**Work order**
Below are entries; repeat exactly, and nothing else, the lines from the one holding "Επικοινωνήστε μαζί μας" through the one holding "Университет Саара", inclusive. Leave the pictures out.

#### Information given

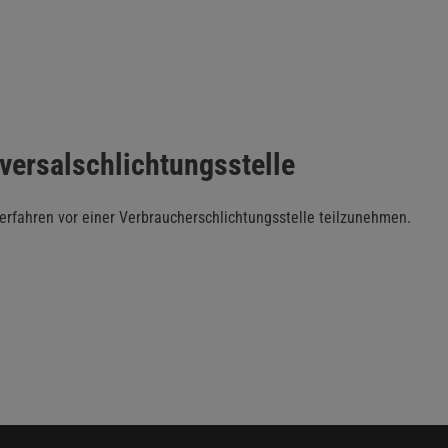
versal­schlichtungs­stelle
sverfahren vor einer Verbraucherschlichtungsstelle teilzunehmen.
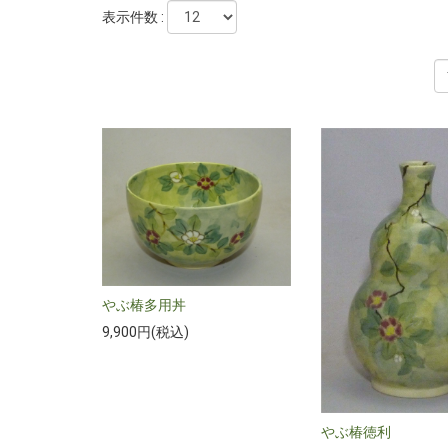
表示件数 :
やぶ椿多用丼
9,900円(税込)
やぶ椿徳利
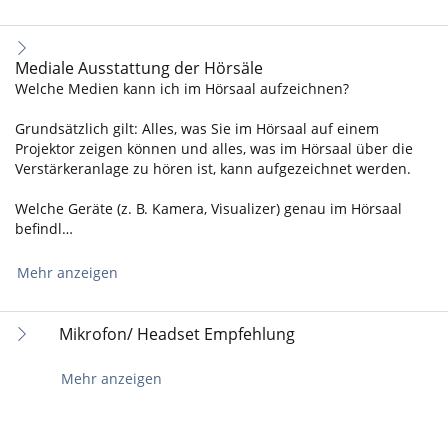
Mediale Ausstattung der Hörsäle
Welche Medien kann ich im Hörsaal aufzeichnen?
Grundsätzlich gilt: Alles, was Sie im Hörsaal auf einem
Projektor zeigen können und alles, was im Hörsaal über die
Verstärkeranlage zu hören ist, kann aufgezeichnet werden.
Welche Geräte (z. B. Kamera, Visualizer) genau im Hörsaal
befindl…
Mehr anzeigen
Mikrofon/ Headset Empfehlung
Mehr anzeigen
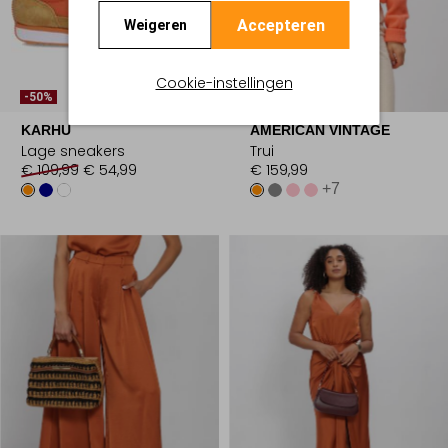
Accepteren
Weigeren
Laatste Items
Cookie-instellingen
-50%
KARHU
AMERICAN VINTAGE
Lage sneakers
Trui
€ 109,99
€ 54,99
€ 159,99
+7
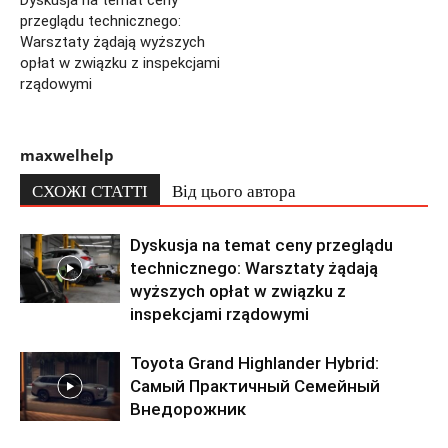
przeglądu technicznego:
Warsztaty żądają wyższych
opłat w związku z inspekcjami
rządowymi
maxwelhelp
СХОЖІ СТАТТІ
Від цього автора
Dyskusja na temat ceny przeglądu
technicznego: Warsztaty żądają
wyższych opłat w związku z
inspekcjami rządowymi
Toyota Grand Highlander Hybrid:
Самый Практичный Семейный
Внедорожник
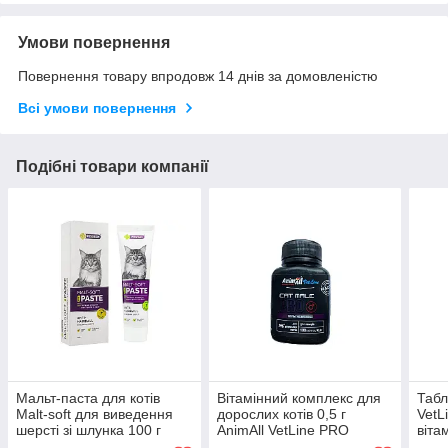
Умови повернення
Повернення товару впродовж 14 днів за домовленістю
Всі умови повернення
Подібні товари компанії
Мальт-паста для котів
Вітамінний комплекс для
Табл
Malt-soft для виведення
дорослих котів 0,5 г
VetL
шерсті зі шлунка 100 г
AnimAll VetLine PRO
віта
Vitomax
№100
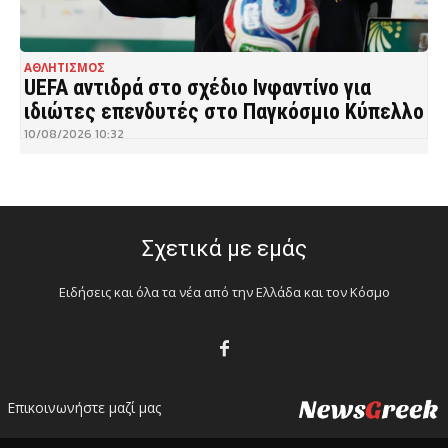
ΑΘΛΗΤΙΣΜΟΣ
UEFA αντιδρά στο σχέδιο Ινφαντίνο για
ιδιώτες επενδυτές στο Παγκόσμιο Κύπελλο
10/08/2026 10:32
Σχετικά με εμάς
Ειδήσεις και όλα τα νέα από την Ελλάδα και τον Κόσμο
Επικοινωνήστε μαζί μας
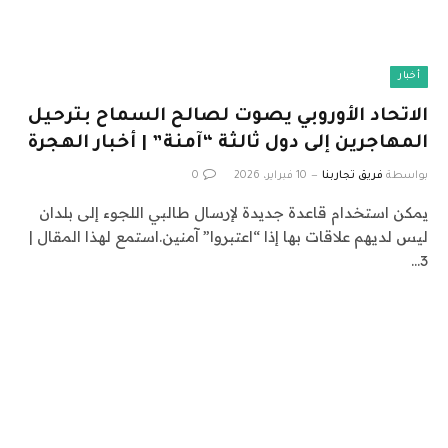
أخبار
الاتحاد الأوروبي يصوت لصالح السماح بترحيل
المهاجرين إلى دول ثالثة “آمنة” | أخبار الهجرة
بواسطة
فريق تجاربنا
10 فبراير، 2026
0
يمكن استخدام قاعدة جديدة لإرسال طالبي اللجوء إلى بلدان
ليس لديهم علاقات بها إذا “اعتبروا” آمنين.استمع لهذا المقال |
3…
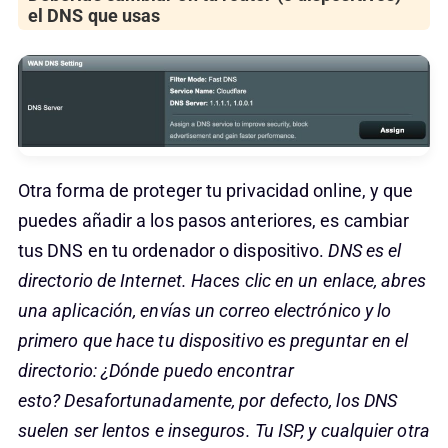
el DNS que usas
Otra forma de proteger tu privacidad online, y que
puedes añadir a los pasos anteriores, es cambiar
tus DNS en tu ordenador o dispositivo.
DNS es el
directorio de Internet. Haces clic en un enlace, abres
una aplicación, envías un correo electrónico y lo
primero que hace tu dispositivo es preguntar en el
directorio: ¿Dónde puedo encontrar
esto? Desafortunadamente, por defecto, los DNS
suelen ser lentos e inseguros. Tu ISP, y cualquier otra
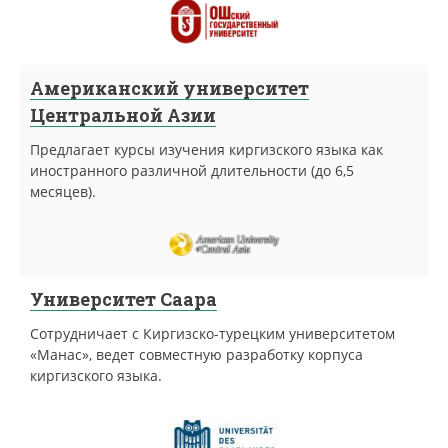
Американский университет
Центральной Азии
Предлагает курсы изучения киргизского языка как
иностранного различной длительности (до 6,5
месяцев).
Университет Саара
Сотрудничает с Киргизско-турецким университетом
«Манас», ведет совместную разработку корпуса
киргизского языка.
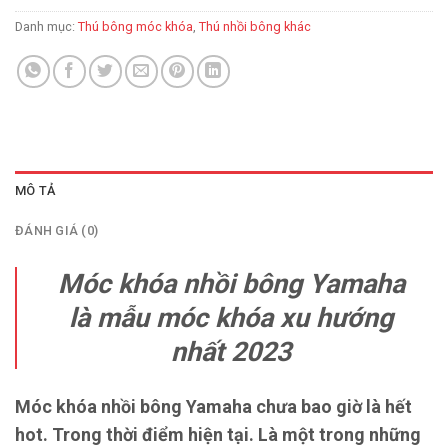
Danh mục:
Thú bông móc khóa
,
Thú nhồi bông khác
MÔ TẢ
ĐÁNH GIÁ (0)
Móc khóa nhồi bông Yamaha
là mẫu móc khóa xu hướng
nhất 2023
Móc khóa nhồi bông Yamaha chưa bao giờ là hết
hot. Trong thời điểm hiện tại. Là một trong những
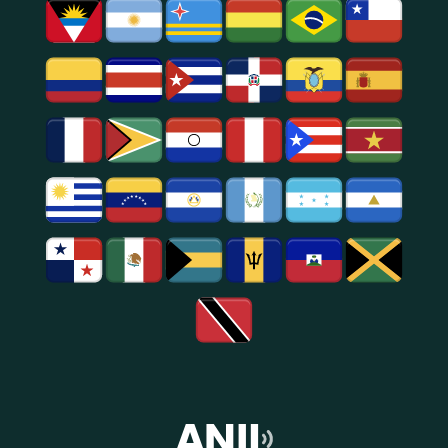
Popular,
Cultural.
Notícias
E
Entretenimento
Na
Região
De
São
Paulo.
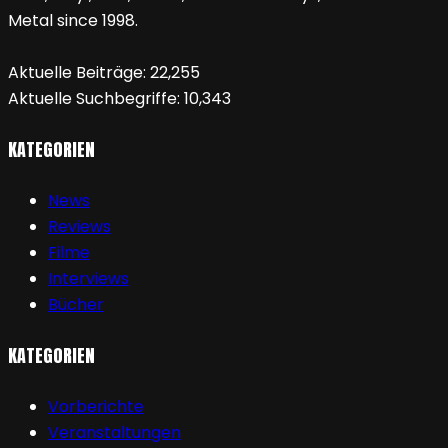
Metal since 1998.
Aktuelle Beiträge:
22,255
Aktuelle Suchbegriffe:
10,343
KATEGORIEN
News
Reviews
Filme
Interviews
Bücher
KATEGORIEN
Vorberichte
Veranstaltungen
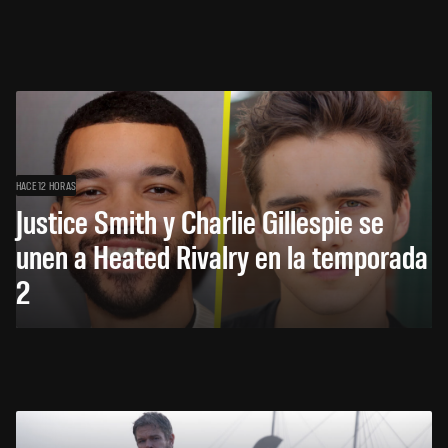
HACE 12 HORAS
Justice Smith y Charlie Gillespie se
unen a Heated Rivalry en la temporada
2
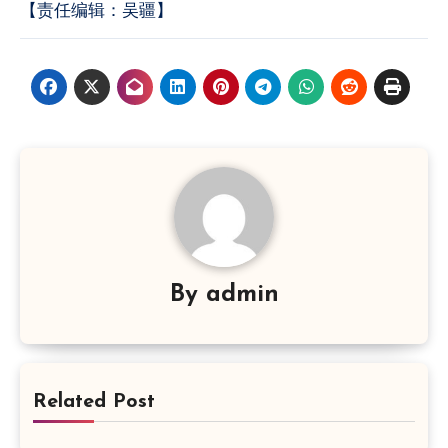
【责任编辑：吴疆】
By
admin
Related Post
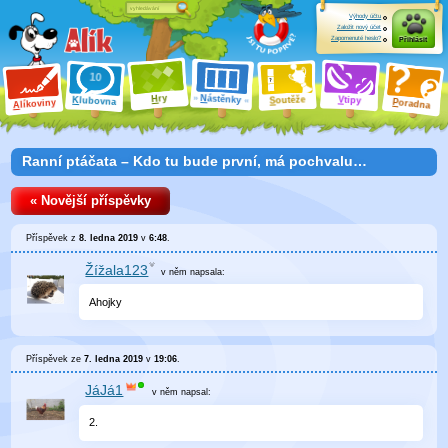
Výhody účtu
Založit nový účet
Zapomenuté heslo?
Přihlásit
ry
N
ástěnky
H
outěže
V
tipy
K
lubovna
S
P
líkoviny
oradna
A
Ranní ptáčata – Kdo tu bude první, má pochvalu…
« Novější příspěvky
Příspěvek z
8. ledna 2019
v
6:48
.
Žížala123
v něm
napsala:
Ahojky
Příspěvek ze
7. ledna 2019
v
19:06
.
JáJá1
v něm
napsal:
2.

########

**Task answer**
Επικοινωνήστε μαζί μας
أخبار
الاتحاد الأوروبي يصوت لصالح السماح بترحيل
المهاجرين إلى دول ثالثة “آمنة” | أخبار الهجرة
بواسطة
فريق تجاربنا
10 فبراير، 2026
0
يمكن استخدام قاعدة جديدة لإرسال طالبي اللجوء إلى بلدان
ليس لديهم علاقات بها إذا “اعتبروا” آمنين.استمع لهذا المقال |
3…
el DNS que usas
Otra forma de proteger tu privacidad online, y que
puedes añadir a los pasos anteriores, es cambiar
tus DNS en tu ordenador o dispositivo.
DNS es el
directorio de Internet. Haces clic en un enlace, abres
una aplicación, envías un correo electrónico y lo
primero que hace tu dispositivo es preguntar en el
directorio: ¿Dónde puedo encontrar
esto? Desafortunadamente, por defecto, los DNS
suelen ser lentos e inseguros. Tu ISP, y cualquier otra
Американский университет
Центральной Азии
Предлагает курсы изучения киргизского языка как
иностранного различной длительности (до 6,5
месяцев).
Университет Саара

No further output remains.